The deeper question isn’t technical. It’s whether the iGaming industry’s regulatory framework can evolve to accommodate the reality that absolute durability has a throughput cost. Every regulator demands that transactions survive a crash, but no regulator has defined an acceptable window for that survival. Is 5 milliseconds acceptable? 50 milliseconds? The PostgreSQL community has shown that with proper storage isolation and application-level batching, 1,500 TPS is achievable with synchronous commit. But that requires capital expenditure and engineering time that many mid-tier operators don’t have.

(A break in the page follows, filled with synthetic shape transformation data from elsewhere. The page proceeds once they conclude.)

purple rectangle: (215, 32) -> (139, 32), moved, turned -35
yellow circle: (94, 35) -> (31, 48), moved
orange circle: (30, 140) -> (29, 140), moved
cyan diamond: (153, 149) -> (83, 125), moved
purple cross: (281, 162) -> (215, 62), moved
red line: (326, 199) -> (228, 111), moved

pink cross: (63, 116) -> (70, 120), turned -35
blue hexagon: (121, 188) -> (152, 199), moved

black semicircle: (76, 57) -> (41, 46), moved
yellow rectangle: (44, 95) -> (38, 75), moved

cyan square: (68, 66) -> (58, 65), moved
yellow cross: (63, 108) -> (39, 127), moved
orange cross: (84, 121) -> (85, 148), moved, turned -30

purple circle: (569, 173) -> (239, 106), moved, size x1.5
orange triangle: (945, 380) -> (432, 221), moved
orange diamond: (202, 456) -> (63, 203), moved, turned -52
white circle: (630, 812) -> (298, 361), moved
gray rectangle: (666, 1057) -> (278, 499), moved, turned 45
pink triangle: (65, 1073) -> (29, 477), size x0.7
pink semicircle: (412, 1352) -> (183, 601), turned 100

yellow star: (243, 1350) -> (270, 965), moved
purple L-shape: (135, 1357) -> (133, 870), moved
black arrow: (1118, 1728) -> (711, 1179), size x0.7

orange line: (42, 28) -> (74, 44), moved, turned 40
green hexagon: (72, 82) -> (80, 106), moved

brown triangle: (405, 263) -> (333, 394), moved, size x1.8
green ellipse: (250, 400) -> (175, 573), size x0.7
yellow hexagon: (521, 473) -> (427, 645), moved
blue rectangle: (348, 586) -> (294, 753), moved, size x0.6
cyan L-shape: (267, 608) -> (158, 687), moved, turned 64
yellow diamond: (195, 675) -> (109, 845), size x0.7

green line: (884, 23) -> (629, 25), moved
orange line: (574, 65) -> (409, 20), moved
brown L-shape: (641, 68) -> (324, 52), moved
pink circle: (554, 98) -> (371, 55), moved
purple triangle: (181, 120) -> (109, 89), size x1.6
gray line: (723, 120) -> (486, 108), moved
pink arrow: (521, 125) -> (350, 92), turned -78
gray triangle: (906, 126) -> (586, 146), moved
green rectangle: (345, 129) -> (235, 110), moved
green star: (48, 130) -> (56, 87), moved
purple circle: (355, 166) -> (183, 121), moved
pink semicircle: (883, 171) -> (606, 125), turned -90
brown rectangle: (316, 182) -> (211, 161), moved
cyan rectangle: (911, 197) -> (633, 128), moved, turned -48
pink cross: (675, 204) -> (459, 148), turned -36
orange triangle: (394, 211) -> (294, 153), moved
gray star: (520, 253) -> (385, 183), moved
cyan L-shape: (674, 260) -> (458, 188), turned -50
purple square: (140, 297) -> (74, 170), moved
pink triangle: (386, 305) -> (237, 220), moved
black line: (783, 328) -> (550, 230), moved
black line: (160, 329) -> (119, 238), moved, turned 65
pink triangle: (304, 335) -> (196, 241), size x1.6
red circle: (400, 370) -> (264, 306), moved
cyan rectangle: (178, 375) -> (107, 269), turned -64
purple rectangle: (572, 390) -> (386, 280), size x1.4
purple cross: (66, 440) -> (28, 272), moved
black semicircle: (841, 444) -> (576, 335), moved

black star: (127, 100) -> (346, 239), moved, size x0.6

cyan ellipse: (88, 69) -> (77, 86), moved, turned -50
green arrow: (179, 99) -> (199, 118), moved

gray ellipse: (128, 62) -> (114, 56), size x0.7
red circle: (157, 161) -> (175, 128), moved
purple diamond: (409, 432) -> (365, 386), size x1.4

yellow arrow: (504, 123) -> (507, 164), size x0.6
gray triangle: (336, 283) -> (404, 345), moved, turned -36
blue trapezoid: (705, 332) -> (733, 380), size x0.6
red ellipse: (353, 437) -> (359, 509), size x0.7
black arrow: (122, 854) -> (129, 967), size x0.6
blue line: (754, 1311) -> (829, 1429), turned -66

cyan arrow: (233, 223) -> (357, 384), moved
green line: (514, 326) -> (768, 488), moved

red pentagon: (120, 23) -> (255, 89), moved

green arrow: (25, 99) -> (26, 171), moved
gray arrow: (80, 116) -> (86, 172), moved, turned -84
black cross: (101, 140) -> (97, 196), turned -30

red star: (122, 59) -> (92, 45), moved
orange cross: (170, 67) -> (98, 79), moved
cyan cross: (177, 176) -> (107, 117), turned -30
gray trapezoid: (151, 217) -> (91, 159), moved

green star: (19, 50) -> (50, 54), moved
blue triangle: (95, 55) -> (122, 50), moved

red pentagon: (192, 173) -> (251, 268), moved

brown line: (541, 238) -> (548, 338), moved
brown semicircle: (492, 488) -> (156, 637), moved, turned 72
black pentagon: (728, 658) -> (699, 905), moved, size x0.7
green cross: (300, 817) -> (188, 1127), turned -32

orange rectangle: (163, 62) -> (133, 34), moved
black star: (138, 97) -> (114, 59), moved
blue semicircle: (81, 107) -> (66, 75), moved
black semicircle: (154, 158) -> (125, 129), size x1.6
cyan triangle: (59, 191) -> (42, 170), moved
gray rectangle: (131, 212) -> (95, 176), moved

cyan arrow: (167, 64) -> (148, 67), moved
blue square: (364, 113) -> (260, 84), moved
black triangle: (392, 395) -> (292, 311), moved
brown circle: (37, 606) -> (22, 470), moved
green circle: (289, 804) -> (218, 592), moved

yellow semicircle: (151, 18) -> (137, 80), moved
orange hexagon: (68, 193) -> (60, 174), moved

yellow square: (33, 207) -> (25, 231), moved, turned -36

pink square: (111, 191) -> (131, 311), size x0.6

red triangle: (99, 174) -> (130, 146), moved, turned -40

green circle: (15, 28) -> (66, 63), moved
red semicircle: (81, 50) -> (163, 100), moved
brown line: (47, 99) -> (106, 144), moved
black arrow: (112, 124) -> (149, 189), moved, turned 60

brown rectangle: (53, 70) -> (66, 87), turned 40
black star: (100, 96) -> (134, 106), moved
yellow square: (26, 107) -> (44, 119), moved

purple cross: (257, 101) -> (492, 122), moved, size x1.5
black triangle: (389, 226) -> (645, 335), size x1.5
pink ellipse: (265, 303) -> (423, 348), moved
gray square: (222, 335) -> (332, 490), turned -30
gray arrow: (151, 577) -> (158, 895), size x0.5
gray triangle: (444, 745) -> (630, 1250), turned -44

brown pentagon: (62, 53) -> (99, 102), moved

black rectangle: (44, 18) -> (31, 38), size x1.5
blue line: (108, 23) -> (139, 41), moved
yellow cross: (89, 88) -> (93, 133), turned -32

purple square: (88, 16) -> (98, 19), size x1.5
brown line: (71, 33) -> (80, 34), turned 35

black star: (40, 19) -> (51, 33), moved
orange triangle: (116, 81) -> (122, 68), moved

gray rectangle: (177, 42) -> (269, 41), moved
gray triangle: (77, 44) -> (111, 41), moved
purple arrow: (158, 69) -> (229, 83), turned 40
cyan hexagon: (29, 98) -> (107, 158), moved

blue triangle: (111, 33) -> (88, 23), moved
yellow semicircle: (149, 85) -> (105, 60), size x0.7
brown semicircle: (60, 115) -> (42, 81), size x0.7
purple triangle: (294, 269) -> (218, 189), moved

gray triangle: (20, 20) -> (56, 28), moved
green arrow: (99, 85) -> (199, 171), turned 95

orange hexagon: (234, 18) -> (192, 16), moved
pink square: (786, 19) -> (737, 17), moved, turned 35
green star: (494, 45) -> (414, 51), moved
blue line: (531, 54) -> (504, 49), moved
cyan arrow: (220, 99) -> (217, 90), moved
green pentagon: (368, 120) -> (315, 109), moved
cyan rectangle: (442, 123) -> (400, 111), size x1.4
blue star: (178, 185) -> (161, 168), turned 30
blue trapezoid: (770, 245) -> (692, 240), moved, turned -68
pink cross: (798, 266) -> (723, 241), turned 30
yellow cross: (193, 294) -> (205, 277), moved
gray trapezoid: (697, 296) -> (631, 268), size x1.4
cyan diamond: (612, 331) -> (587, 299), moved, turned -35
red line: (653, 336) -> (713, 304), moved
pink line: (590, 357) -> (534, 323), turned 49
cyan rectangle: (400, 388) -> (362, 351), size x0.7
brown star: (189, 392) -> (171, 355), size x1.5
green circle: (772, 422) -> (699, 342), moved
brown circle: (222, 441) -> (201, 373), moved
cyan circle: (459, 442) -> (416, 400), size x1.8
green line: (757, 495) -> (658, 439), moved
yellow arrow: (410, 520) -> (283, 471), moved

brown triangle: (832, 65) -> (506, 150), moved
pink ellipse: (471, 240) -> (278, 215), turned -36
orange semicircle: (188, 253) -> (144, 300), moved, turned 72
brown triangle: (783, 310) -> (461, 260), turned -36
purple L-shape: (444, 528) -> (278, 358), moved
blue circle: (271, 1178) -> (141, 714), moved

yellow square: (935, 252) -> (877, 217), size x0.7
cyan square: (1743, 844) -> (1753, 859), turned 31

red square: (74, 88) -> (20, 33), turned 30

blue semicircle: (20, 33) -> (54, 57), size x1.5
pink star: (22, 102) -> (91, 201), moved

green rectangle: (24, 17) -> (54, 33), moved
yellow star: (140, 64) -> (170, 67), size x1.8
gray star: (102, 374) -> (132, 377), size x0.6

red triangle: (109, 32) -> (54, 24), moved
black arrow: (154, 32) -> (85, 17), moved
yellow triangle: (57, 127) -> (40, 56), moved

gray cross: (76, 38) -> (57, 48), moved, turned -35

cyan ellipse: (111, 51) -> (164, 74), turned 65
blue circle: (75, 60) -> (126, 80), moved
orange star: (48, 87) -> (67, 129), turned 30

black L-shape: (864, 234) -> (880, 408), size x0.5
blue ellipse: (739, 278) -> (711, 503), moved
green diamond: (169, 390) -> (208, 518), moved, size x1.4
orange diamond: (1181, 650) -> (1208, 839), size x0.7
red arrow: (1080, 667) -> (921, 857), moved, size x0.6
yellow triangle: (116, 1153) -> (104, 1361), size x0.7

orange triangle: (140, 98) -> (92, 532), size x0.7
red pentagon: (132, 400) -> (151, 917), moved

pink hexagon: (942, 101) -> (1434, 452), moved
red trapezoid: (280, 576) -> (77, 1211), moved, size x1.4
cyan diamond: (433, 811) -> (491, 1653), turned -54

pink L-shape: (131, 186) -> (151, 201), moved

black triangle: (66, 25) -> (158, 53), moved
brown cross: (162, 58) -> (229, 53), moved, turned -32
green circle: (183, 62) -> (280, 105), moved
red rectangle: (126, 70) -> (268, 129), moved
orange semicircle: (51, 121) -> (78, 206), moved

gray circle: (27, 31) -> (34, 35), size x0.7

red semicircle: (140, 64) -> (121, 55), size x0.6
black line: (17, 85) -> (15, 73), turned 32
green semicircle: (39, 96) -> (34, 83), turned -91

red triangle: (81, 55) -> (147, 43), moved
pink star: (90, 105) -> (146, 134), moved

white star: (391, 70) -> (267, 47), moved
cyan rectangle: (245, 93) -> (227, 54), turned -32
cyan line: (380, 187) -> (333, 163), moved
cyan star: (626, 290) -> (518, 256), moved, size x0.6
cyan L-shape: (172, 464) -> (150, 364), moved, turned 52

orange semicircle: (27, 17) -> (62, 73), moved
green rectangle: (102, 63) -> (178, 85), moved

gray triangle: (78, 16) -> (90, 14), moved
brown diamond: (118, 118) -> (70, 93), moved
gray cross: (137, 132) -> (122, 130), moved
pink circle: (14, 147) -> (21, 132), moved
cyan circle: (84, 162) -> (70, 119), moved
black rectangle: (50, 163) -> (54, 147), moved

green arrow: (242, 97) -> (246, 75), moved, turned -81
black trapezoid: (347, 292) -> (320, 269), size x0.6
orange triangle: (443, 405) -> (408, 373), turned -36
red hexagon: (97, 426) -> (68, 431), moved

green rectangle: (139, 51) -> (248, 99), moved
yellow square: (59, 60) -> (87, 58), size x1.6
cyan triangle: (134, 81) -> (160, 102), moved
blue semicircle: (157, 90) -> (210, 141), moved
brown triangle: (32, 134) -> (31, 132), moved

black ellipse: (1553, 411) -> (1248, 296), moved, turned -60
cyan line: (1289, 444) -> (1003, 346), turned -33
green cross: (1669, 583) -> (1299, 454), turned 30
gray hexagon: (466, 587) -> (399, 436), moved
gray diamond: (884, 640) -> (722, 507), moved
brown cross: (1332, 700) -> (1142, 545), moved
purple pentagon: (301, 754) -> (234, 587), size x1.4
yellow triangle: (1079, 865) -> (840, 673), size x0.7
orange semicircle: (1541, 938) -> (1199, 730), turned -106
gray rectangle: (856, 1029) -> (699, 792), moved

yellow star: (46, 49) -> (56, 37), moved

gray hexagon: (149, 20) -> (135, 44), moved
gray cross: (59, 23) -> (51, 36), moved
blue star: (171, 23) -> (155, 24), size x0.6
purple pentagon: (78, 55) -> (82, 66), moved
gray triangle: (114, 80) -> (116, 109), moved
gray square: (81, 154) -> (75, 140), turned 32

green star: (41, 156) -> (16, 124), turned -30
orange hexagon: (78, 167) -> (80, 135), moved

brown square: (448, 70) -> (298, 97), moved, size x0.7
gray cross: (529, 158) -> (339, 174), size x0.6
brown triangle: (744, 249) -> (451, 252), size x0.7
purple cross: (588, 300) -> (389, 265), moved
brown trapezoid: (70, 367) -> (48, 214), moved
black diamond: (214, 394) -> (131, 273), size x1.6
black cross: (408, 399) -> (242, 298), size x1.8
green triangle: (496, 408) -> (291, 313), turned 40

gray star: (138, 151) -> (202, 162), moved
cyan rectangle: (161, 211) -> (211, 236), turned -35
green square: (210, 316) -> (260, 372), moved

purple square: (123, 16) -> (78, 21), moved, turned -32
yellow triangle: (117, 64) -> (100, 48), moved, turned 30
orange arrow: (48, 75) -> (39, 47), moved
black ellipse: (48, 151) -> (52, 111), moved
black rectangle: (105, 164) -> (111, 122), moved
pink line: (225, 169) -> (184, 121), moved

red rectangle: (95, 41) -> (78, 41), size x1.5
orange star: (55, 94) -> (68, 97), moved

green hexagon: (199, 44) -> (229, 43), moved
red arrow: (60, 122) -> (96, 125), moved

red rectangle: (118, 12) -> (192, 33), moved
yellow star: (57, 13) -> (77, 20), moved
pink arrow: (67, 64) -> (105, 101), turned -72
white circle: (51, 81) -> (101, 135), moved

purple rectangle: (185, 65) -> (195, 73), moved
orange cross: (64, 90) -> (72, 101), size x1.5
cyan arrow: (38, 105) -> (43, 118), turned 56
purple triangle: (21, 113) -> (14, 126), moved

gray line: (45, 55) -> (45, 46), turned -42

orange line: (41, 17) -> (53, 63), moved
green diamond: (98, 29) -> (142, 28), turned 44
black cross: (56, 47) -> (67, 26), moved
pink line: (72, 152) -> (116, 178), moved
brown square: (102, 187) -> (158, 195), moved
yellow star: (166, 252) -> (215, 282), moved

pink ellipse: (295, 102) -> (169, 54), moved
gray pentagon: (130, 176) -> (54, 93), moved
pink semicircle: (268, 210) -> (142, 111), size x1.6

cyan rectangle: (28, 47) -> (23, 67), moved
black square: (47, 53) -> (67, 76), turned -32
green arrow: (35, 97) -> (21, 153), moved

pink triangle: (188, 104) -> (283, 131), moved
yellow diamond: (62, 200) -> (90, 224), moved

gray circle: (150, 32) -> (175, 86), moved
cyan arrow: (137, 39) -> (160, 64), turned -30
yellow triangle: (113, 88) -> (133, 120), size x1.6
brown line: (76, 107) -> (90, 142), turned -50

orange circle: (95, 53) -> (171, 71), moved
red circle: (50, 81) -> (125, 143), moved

The next major iGaming jurisdiction to open — likely Brazil or a second U.S. state in 2026 — will set the standard. If that regulator mandates synchronous commit with no carve-outs, operators will be forced to either scale horizontally across multiple PostgreSQL instances or migrate to a database with different durability guarantees, such as CockroachDB or FoundationDB. If the regulator allows documented risk tolerance for non-critical paths, the 800 TPS ceiling becomes a choice, not a constraint.

Right now, at 7:15 PM Eastern on a Sunday during the NFL regular season, somewhere in New Jersey or Pennsylvania, a PostgreSQL WAL is approaching its ceiling. The operator’s monitoring dashboard shows commit latency creeping from 3 milliseconds to 9 milliseconds. The on-call engineer is watching the same number, wondering whether the next touchdown will push it past the breaking point. The WAL doesn’t care about the score. It just waits for the next commit.